What to work on -
Nothing but the text of the records belongs in your answer: repeat all of it exactly and leave out the images.

Data to examine -
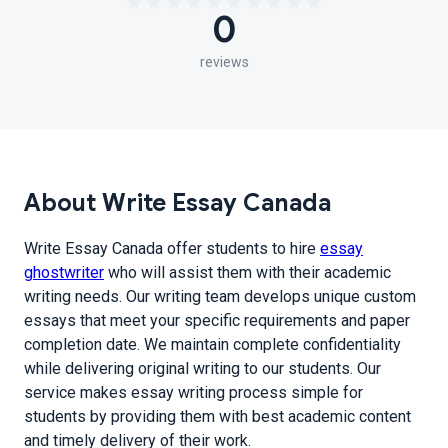
0
reviews
About Write Essay Canada
Write Essay Canada offer students to hire
essay
ghostwriter
who will assist them with their academic
writing needs. Our writing team develops unique custom
essays that meet your specific requirements and paper
completion date. We maintain complete confidentiality
while delivering original writing to our students. Our
service makes essay writing process simple for
students by providing them with best academic content
and timely delivery of their work.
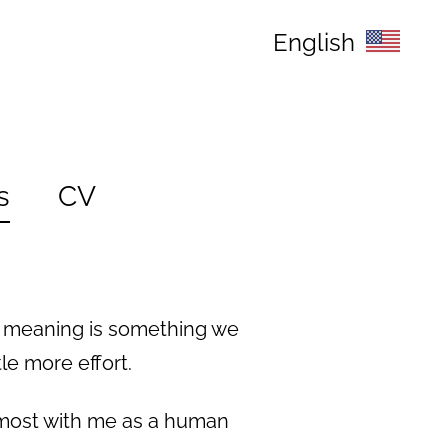
English
s
CV
e meaning is something we
le more effort.
 most with me as a human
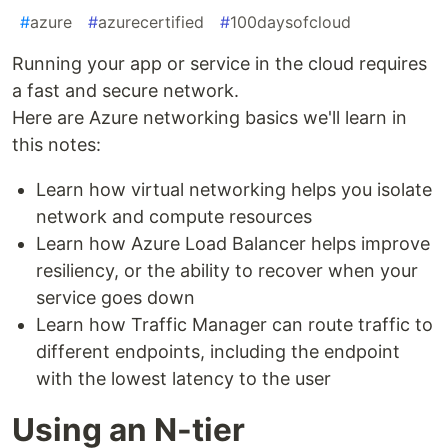
#
azure
#
azurecertified
#
100daysofcloud
Running your app or service in the cloud requires
a fast and secure network.
Here are Azure networking basics we'll learn in
this notes:
Learn how virtual networking helps you isolate
network and compute resources
Learn how Azure Load Balancer helps improve
resiliency, or the ability to recover when your
service goes down
Learn how Traffic Manager can route traffic to
different endpoints, including the endpoint
with the lowest latency to the user
Using an N-tier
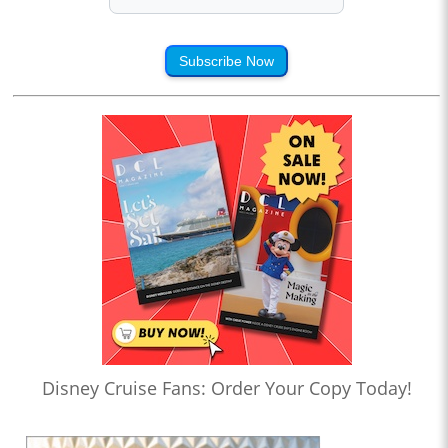
Subscribe Now
Disney Cruise Fans: Order Your Copy Today!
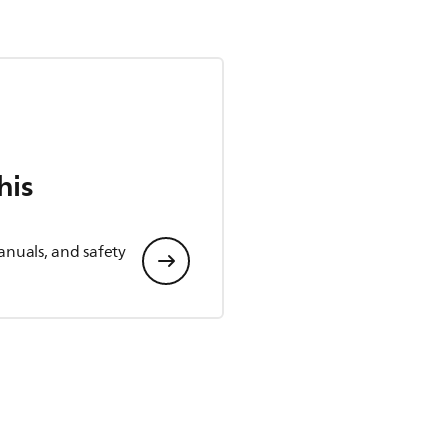
his
anuals, and safety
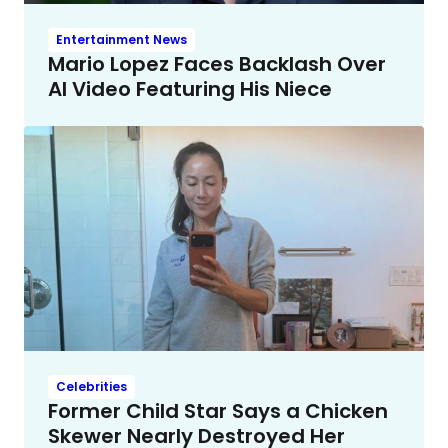
Entertainment News
Mario Lopez Faces Backlash Over
AI Video Featuring His Niece
Celebrities
Former Child Star Says a Chicken
Skewer Nearly Destroyed Her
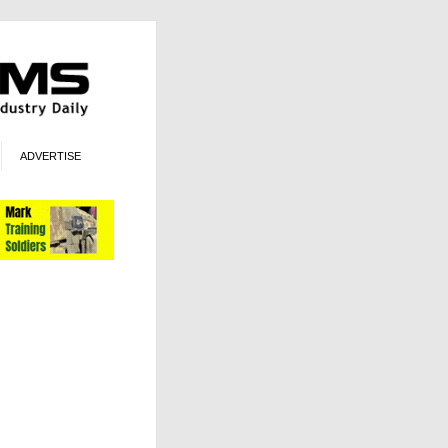
ADVERTISE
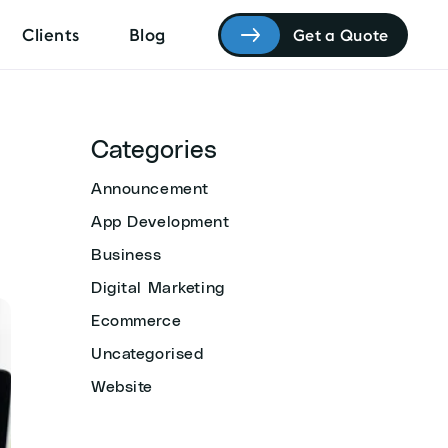
Clients
Blog
Get a Quote
Categories
Announcement
App Development
Business
Digital Marketing
Ecommerce
Uncategorised
Website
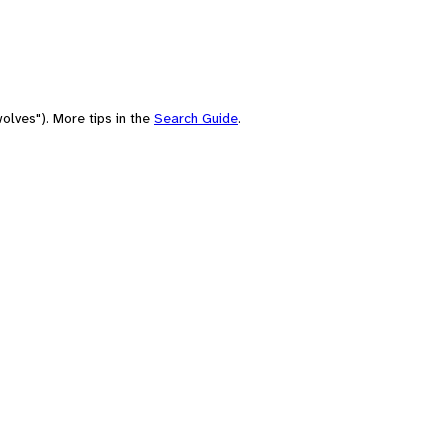
olves"). More tips in the
Search Guide
.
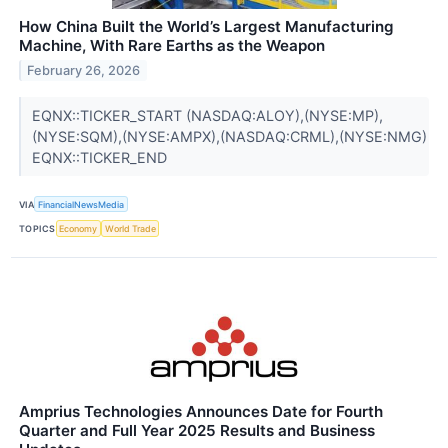
How China Built the World’s Largest Manufacturing
Machine, With Rare Earths as the Weapon
February 26, 2026
EQNX::TICKER_START (NASDAQ:ALOY),(NYSE:MP),
(NYSE:SQM),(NYSE:AMPX),(NASDAQ:CRML),(NYSE:NMG)
EQNX::TICKER_END
VIA
FinancialNewsMedia
TOPICS
Economy
World Trade
Amprius Technologies Announces Date for Fourth
Quarter and Full Year 2025 Results and Business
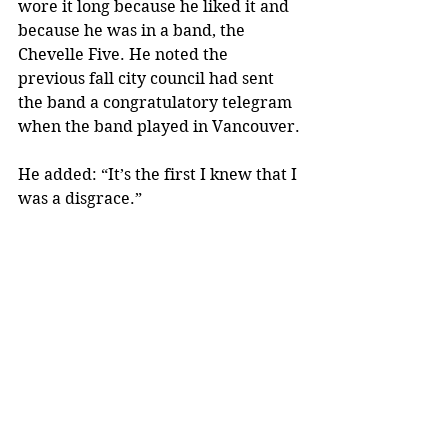
wore it long because he liked it and 
because he was in a band, the 
Chevelle Five. He noted the 
previous fall city council had sent 
the band a congratulatory telegram 
when the band played in Vancouver.
He added: “It’s the first I knew that I 
was a disgrace.”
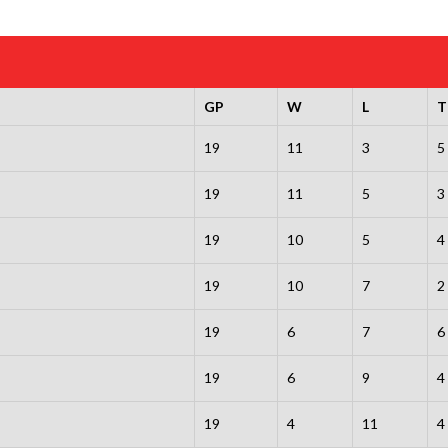
GP
W
L
T
19
11
3
5
19
11
5
3
19
10
5
4
19
10
7
2
19
6
7
6
19
6
9
4
19
4
11
4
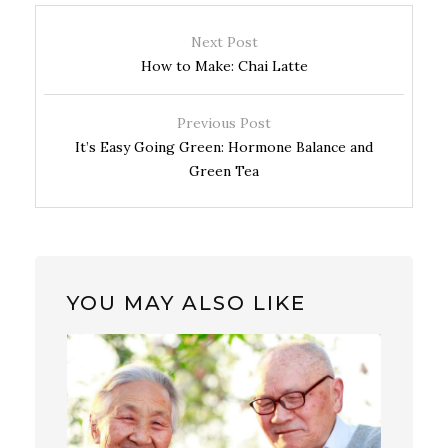
Next Post
How to Make: Chai Latte
Previous Post
It’s Easy Going Green: Hormone Balance and
Green Tea
YOU MAY ALSO LIKE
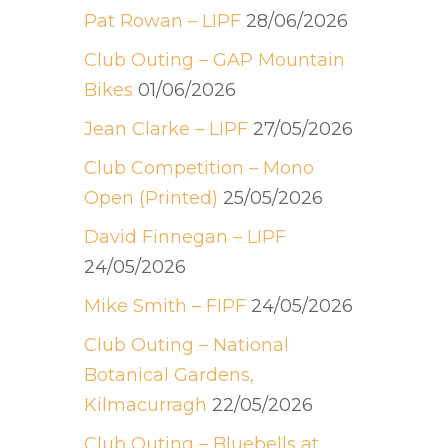
Pat Rowan – LIPF
28/06/2026
Club Outing – GAP Mountain
Bikes
01/06/2026
Jean Clarke – LIPF
27/05/2026
Club Competition – Mono
Open (Printed)
25/05/2026
David Finnegan – LIPF
24/05/2026
Mike Smith – FIPF
24/05/2026
Club Outing – National
Botanical Gardens,
Kilmacurragh
22/05/2026
Club Outing – Bluebells at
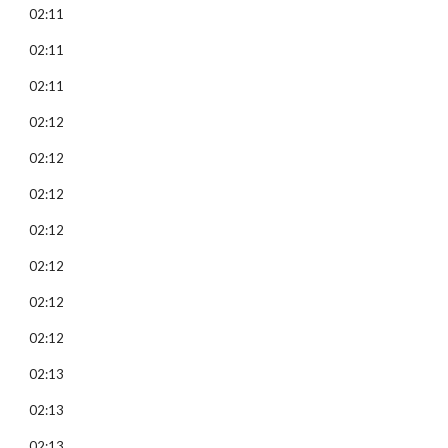
02:11
02:11
02:11
02:12
02:12
02:12
02:12
02:12
02:12
02:12
02:13
02:13
02:13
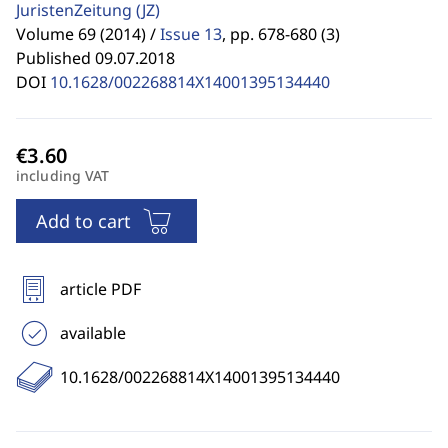
JuristenZeitung
(JZ)
Volume 69 (2014) /
Issue 13
,
pp. 678-680 (3)
Published 09.07.2018
DOI
10.1628/002268814X14001395134440
including VAT
Add to cart
article PDF
available
10.1628/002268814X14001395134440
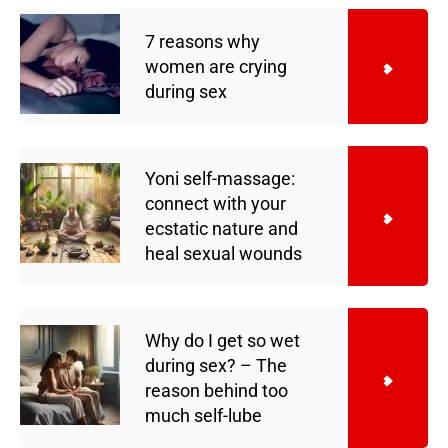
7 reasons why
women are crying
during sex
Yoni self-massage:
connect with your
ecstatic nature and
heal sexual wounds
Why do I get so wet
during sex? – The
reason behind too
much self-lube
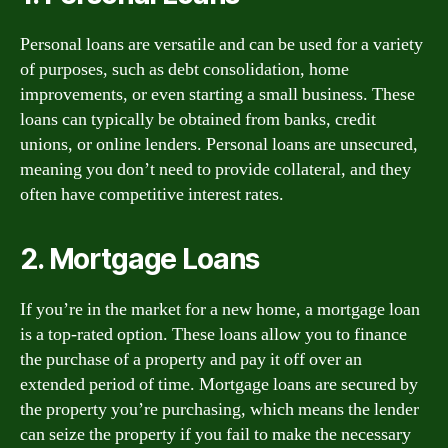
Personal loans are versatile and can be used for a variety
of purposes, such as debt consolidation, home
improvements, or even starting a small business. These
loans can typically be obtained from banks, credit
unions, or online lenders. Personal loans are unsecured,
meaning you don’t need to provide collateral, and they
often have competitive interest rates.
2. Mortgage Loans
If you’re in the market for a new home, a mortgage loan
is a top-rated option. These loans allow you to finance
the purchase of a property and pay it off over an
extended period of time. Mortgage loans are secured by
the property you’re purchasing, which means the lender
can seize the property if you fail to make the necessary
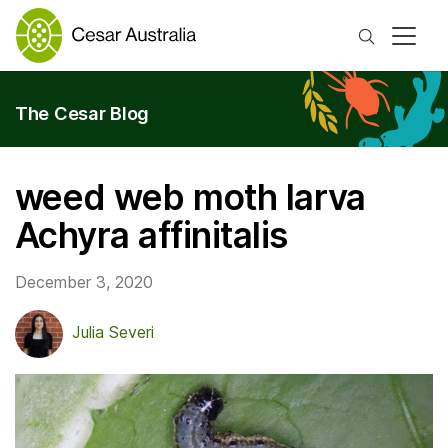
Search
The Cesar Blog
weed web moth larva
Achyra affinitalis
December 3, 2020
Julia Severi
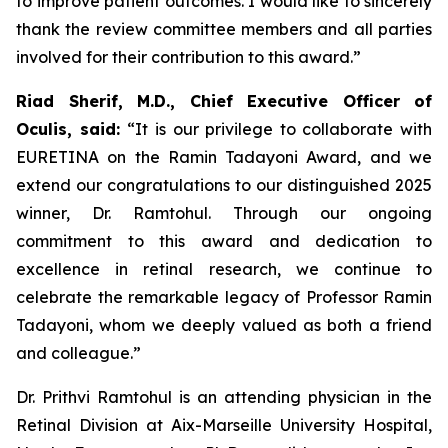
to improve patient outcomes. I would like to sincerely
thank the review committee members and all parties
involved for their contribution to this award.”
Riad Sherif, M.D., Chief Executive Officer of
Oculis, said:
“It is our privilege to collaborate with
EURETINA on the Ramin Tadayoni Award, and we
extend our congratulations to our distinguished 2025
winner, Dr. Ramtohul. Through our ongoing
commitment to this award and dedication to
excellence in retinal research, we continue to
celebrate the remarkable legacy of Professor Ramin
Tadayoni, whom we deeply valued as both a friend
and colleague.”
Dr. Prithvi Ramtohul is an attending physician in the
Retinal Division at Aix-Marseille University Hospital,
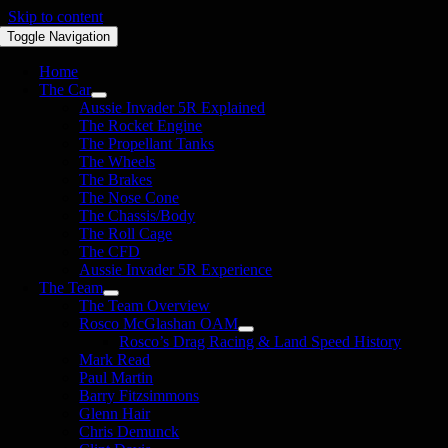
Skip to content
Toggle Navigation
Home
The Car
Aussie Invader 5R Explained
The Rocket Engine
The Propellant Tanks
The Wheels
The Brakes
The Nose Cone
The Chassis/Body
The Roll Cage
The CFD
Aussie Invader 5R Experience
The Team
The Team Overview
Rosco McGlashan OAM
Rosco’s Drag Racing & Land Speed History
Mark Read
Paul Martin
Barry Fitzsimmons
Glenn Hair
Chris Demunck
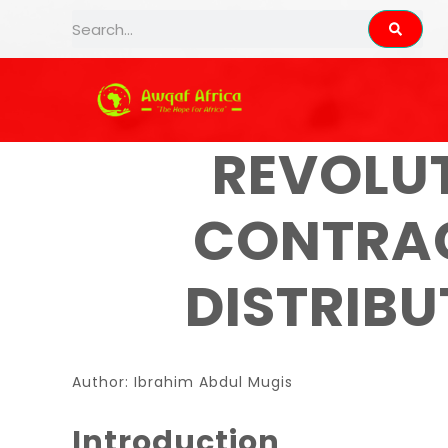
AWQAF AFRI
REVOLU
CONTRAC
DISTRIB
Author: Ibrahim Abdul Mugis
Introduction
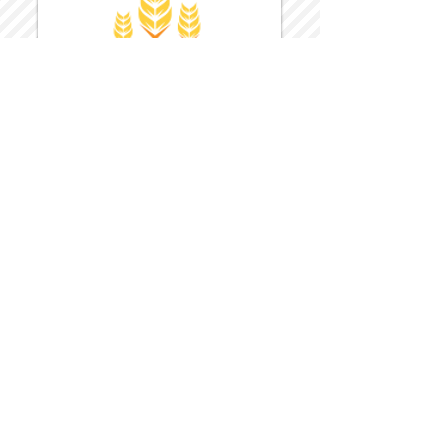
Harvest Inn Hotel
Top Hotel Choice for Bethel Trips
Located in Pine Bush, NY Close to
Wallkill Bethel.
While staying at Harvest Inn Hotel or in
the area
don't forget to
visit
Harvest Inn Hotel
Gift Shop
for a Large Selection of Items
made for Jehovah's Witnesses.
Located inside the Harvest Inn Hotel
Lobby.
Click above for direct web link for both
hotel and gift shop.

Answer below -
0
reviews
About Write Essay Canada
Write Essay Canada offer students to hire
essay
ghostwriter
who will assist them with their academic
writing needs. Our writing team develops unique custom
essays that meet your specific requirements and paper
completion date. We maintain complete confidentiality
while delivering original writing to our students. Our
service makes essay writing process simple for
students by providing them with best academic content
and timely delivery of their work.
English
s
CV
e meaning is something we
le more effort.
 most with me as a human
#
azure
#
azurecertified
#
100daysofcloud
Running your app or service in the cloud requires
a fast and secure network.
Here are Azure networking basics we'll learn in
this notes:
Learn how virtual networking helps you isolate
network and compute resources
Learn how Azure Load Balancer helps improve
resiliency, or the ability to recover when your
service goes down
Learn how Traffic Manager can route traffic to
different endpoints, including the endpoint
with the lowest latency to the user
Using an N-tier
Subscribe Now
Disney Cruise Fans: Order Your Copy Today!
his
anuals, and safety
Entertainment News
Mario Lopez Faces Backlash Over
AI Video Featuring His Niece
Celebrities
Former Child Star Says a Chicken
Skewer Nearly Destroyed Her
ADVERTISE
Clients
Blog
Get a Quote
Categories
Announcement
App Development
Business
Digital Marketing
Ecommerce
Uncategorised
Website
olves"). More tips in the
Search Guide
.
How China Built the World’s Largest Manufacturing
Machine, With Rare Earths as the Weapon
February 26, 2026
EQNX::TICKER_START (NASDAQ:ALOY),(NYSE:MP),
(NYSE:SQM),(NYSE:AMPX),(NASDAQ:CRML),(NYSE:NMG)
EQNX::TICKER_END
VIA
FinancialNewsMedia
TOPICS
Economy
World Trade
Amprius Technologies Announces Date for Fourth
Quarter and Full Year 2025 Results and Business
wore it long because he liked it and 
because he was in a band, the 
Chevelle Five. He noted the 
previous fall city council had sent 
the band a congratulatory telegram 
when the band played in Vancouver.
He added: “It’s the first I knew that I 
was a disgrace.”
GP
W
L
T
19
11
3
5
19
11
5
3
19
10
5
4
19
10
7
2
19
6
7
6
19
6
9
4
19
4
11
4
Next Post
How to Make: Chai Latte
Previous Post
It’s Easy Going Green: Hormone Balance and
Green Tea
YOU MAY ALSO LIKE
Pat Rowan – LIPF
28/06/2026
Club Outing – GAP Mountain
Bikes
01/06/2026
Jean Clarke – LIPF
27/05/2026
Club Competition – Mono
Open (Printed)
25/05/2026
David Finnegan – LIPF
24/05/2026
Mike Smith – FIPF
24/05/2026
Club Outing – National
Botanical Gardens,
Kilmacurragh
22/05/2026
Club Outing – Bluebells at
02:11
02:11
02:11
02:12
02:12
02:12
02:12
02:12
02:12
02:12
02:13
02:13
02:13
JuristenZeitung
(JZ)
Volume 69 (2014) /
Issue 13
,
pp. 678-680 (3)
Published 09.07.2018
DOI
10.1628/002268814X14001395134440
including VAT
Add to cart
article PDF
available
10.1628/002268814X14001395134440
7 reasons why
women are crying
during sex
Yoni self-massage:
connect with your
ecstatic nature and
heal sexual wounds
Why do I get so wet
during sex? – The
reason behind too
much self-lube
Personal loans are versatile and can be used for a variety
of purposes, such as debt consolidation, home
improvements, or even starting a small business. These
loans can typically be obtained from banks, credit
unions, or online lenders. Personal loans are unsecured,
meaning you don’t need to provide collateral, and they
often have competitive interest rates.
2. Mortgage Loans
If you’re in the market for a new home, a mortgage loan
is a top-rated option. These loans allow you to finance
the purchase of a property and pay it off over an
extended period of time. Mortgage loans are secured by
the property you’re purchasing, which means the lender
can seize the property if you fail to make the necessary
Search
The Cesar Blog
weed web moth larva
Achyra affinitalis
December 3, 2020
Julia Severi
to improve patient outcomes. I would like to sincerely
thank the review committee members and all parties
involved for their contribution to this award.”
Riad Sherif, M.D., Chief Executive Officer of
Oculis, said:
“It is our privilege to collaborate with
EURETINA on the Ramin Tadayoni Award, and we
extend our congratulations to our distinguished 2025
winner, Dr. Ramtohul. Through our ongoing
commitment to this award and dedication to
excellence in retinal research, we continue to
celebrate the remarkable legacy of Professor Ramin
Tadayoni, whom we deeply valued as both a friend
and colleague.”
Dr. Prithvi Ramtohul is an attending physician in the
Retinal Division at Aix-Marseille University Hospital,
Skip to content
Toggle Navigation
Home
The Car
Aussie Invader 5R Explained
The Rocket Engine
The Propellant Tanks
The Wheels
The Brakes
The Nose Cone
The Chassis/Body
The Roll Cage
The CFD
Aussie Invader 5R Experience
The Team
The Team Overview
Rosco McGlashan OAM
Rosco’s Drag Racing & Land Speed History
Mark Read
Paul Martin
Barry Fitzsimmons
Glenn Hair
Chris Demunck
AWQAF AFRI
REVOLU
CONTRAC
DISTRIB
Author: Ibrahim Abdul Mugis
Introduction
Harvest Inn Hotel
Top Hotel Choice for Bethel Trips
Located in Pine Bush, NY Close to
Wallkill Bethel.
While staying at Harvest Inn Hotel or in
the area
don't forget to
visit
Harvest Inn Hotel
Gift Shop
for a Large Selection of Items
made for Jehovah's Witnesses.
Located inside the Harvest Inn Hotel
Lobby.
Click above for direct web link for both
hotel and gift shop.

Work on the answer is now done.